Questions and Answers on Using WebBootCat
(see also the help page Add data from the Web with WebBootCat, there is also a video avi format here, ogv format here on creating a corpus and using WebBootCat)
Q: To reach the 10-million level, how many seeds should be used roughly?
A: The more seeds the better as this will generate more varied queries. I think you should aim for 70-100 seeds if that is possible in your domain. Please note that you can use multiwords such as "kick the bucket" using the quotes, and also proper names of different kinds.
Q: When I do my test searches using WebBootCat, I find it difficult to decide what are the optimal settings for my specific objective. Are there any specific gains to be made from manipulating the advanced options settings, i.e. tuple size, URLs, keywords, etc.?
A: Any restrictions on the file size will of course affect how much data is retrieved.
There are limits on the Max tuples (100) which is the number of queries (tuples i.e. seed combinations) to be sent to the search engine, and a limit of 50 URLs to be returned per query (tuple). I would use these maximum values to get as much data from your seeds as possible. You can of course additionally rely on an iterative process to enlarge the dataset (see below).
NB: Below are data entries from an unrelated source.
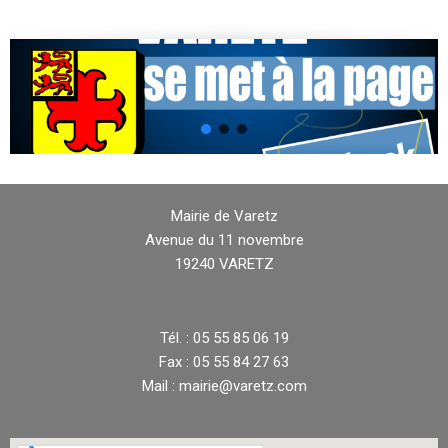
Mairie de Varetz
Avenue du 11 novembre
19240 VARETZ
Tél. : 05 55 85 06 19
Fax : 05 55 84 27 63
Mail : mairie@varetz.com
The white list keywords can be useful to alleviate ambiguity of the seeds, i.e. you can use some of the unambiguous seed words to make sure there is a good proportion of domain words in the document. Black list keywords can also be used to reduce ambiguity (e.g. you might use "party" when collecting a corpus on the environment using seeds which include "green"). I would use the whitelist and blacklists if you find you are getting irrelevant documents (otherwise it is probably not necessary). If you do want to use them then you can play with the parameters to see what helps, but probably start with the default settings.
Q: What is the best strategy in order to confine the data to British English only -- just using .uk as my sites list?
A: Yes, to restrict to uk domains, add .uk to the site list
Q: How do you extract new seeds for the recrawling process -- and how do you apply them in order to keep the collected data at the 10-million level?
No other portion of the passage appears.